Start of Listed entries

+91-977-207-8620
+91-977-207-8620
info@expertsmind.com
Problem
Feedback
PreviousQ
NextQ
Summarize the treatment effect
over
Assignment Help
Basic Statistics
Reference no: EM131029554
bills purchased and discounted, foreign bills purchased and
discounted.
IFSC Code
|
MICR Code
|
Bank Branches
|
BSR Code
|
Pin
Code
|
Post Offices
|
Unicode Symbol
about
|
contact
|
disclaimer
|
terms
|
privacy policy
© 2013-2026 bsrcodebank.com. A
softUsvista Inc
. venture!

End of Listed entries
Start of Listed entries

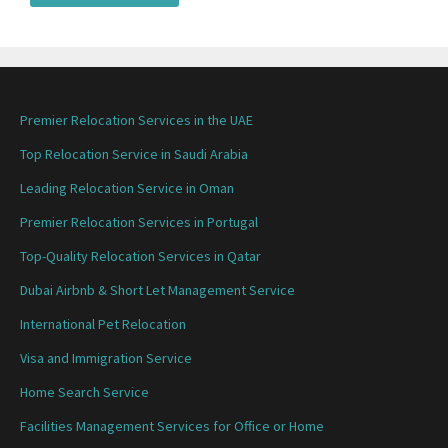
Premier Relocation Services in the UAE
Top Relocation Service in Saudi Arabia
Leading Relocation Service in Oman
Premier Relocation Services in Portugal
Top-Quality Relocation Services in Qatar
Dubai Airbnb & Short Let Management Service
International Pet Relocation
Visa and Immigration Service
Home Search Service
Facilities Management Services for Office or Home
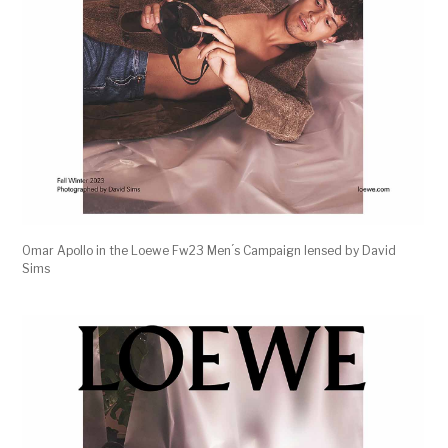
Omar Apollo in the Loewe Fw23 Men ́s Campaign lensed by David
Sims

End of Listed entries

#### What you are asked to do
Examine the data above and state how many of its lines contain the word "Premier", with no further remarks.

#### Solution
2